5) Confirm Exit Criteria is met for Phase $1 only.
# Verification Write-back
Append to the end of the plan file:
## Phase $1 Verification
- Changes made: key files, components, functions, endpoints, commands.
- Tests touched: files and individual test cases.
- Results: check and validation status plus test outcomes.
- Risks and mitigations.
- Follow-ups and next steps.
Then, inside Phase $1:
- Tick completed Implementation, Test Creation, Checks / Validation, and Exit Criteria checkboxes for this phase only.
- Do not tick boxes from other phases.
# Rules
- No out-of-scope edits: do not modify other phases or unrelated files.
- Avoid large refactors unless explicitly requested in the phase.
- No deletions unless explicitly required and safely migrated.
- Keep diffs minimal and focused on the described tasks.
- Avoid adding new TODO or FIXME items unless the plan explicitly calls for tracking follow-ups.

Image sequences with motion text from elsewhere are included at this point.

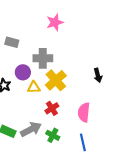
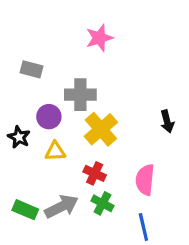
yellow triangle: (34, 87) -> (55, 151), moved
red cross: (52, 108) -> (95, 173), turned -32
green cross: (53, 135) -> (102, 203), moved

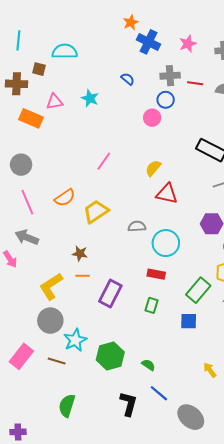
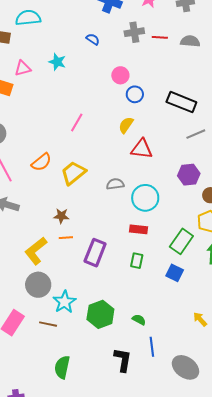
blue circle: (166, 100) -> (135, 94), moved
blue square: (189, 321) -> (175, 273), turned 30
blue line: (159, 393) -> (152, 347), turned 48

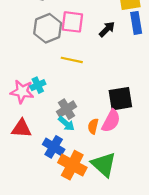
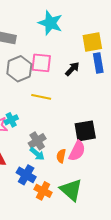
orange cross: (72, 165) -> (43, 191), size x0.7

- If something is ambiguous, ask up to 2 concise clarification questions, then proceed with best reasonable assumptions.
- If checks cannot go green, stop and record blockers clearly under "Phase $1 Verification" (including error messages, suspected root causes, and proposed next steps).
# Output
- Code and artifact changes required by Phase $1 tasks.
- Updated ${2:-plan.md} with:
- Phase $1 Verification appended at the end
- Ticked checkboxes for Phase $1 only (Implementation, Test Creation, Checks / Validation, Exit Criteria). When this finishes, you get:
- Code and tests for that phase
- A "Phase N Verification" block appended to
plan.md - Checkboxes ticked only for that phase
Repeat for Phase 2, Phase 3, and so on.